Given a dataset containing:  
- a training set of m_train images labeled as True (y=1) or False (y=0)
- a test set of m_test images labeled the same as above
- each image is of shape (num_pixel, num_pixel, 3) where 3 is for the 3 channels (RGB). Thus, each image is square (height = num_pixel) and (width = num_pixel).

we are trying to build a simple image-recognition algorithm that can correctly classify whether given pictures belong to a class or not.


## 2 - Preprocessing

Considering the shape of each image, our hypothetical train and test set would have a a shape of (num_examples, num_pixel, num_pixel, 3).

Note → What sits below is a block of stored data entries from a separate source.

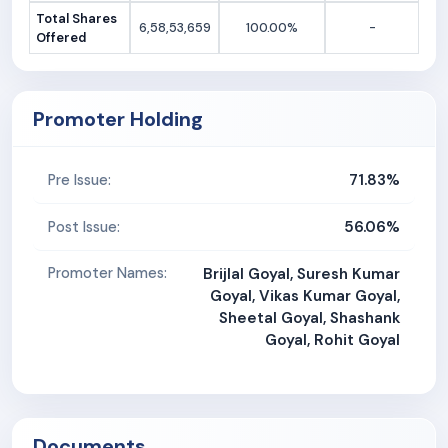
Total Shares
6,58,53,659
100.00%
-
Offered
Promoter Holding
71.83%
Pre Issue:
56.06%
Post Issue:
Promoter Names:
Brijlal Goyal, Suresh Kumar
Goyal, Vikas Kumar Goyal,
Sheetal Goyal, Shashank
Goyal, Rohit Goyal
Documents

Our first step to feed the data to the neural network would be to flatten each individual example.

In [5]:
# Reshape the training and test examples
train_set_x_flatten = train_set_x_orig.reshape(train_set_x_orig.shape[0], -1).T
test_set_x_flatten = test_set_x_orig.reshape(test_set_x_orig.shape[0], -1).T

During the training of the model, we will be multiplying weights and add biases to some initial inputs in order to observe neuron activations. It is extremely important for each feature to have a similar range such that our gradients don't explode. Knowing that the RGB values in each pixel channel range from 0 to 255, we will divide all values by 255 to standardize our dataset.

In [7]:
train_set_x = train_set_x_flatten / 255.
test_set_x = test_set_x_flatten / 255.

## 3 - The learning algorithm ##

The intention is to build a Logistic Regression, using a Neural Network mindset (inspired by deeplearning.ai). See below for a graphical representation showing why Logistic Regression can be viewed as a Neural Network.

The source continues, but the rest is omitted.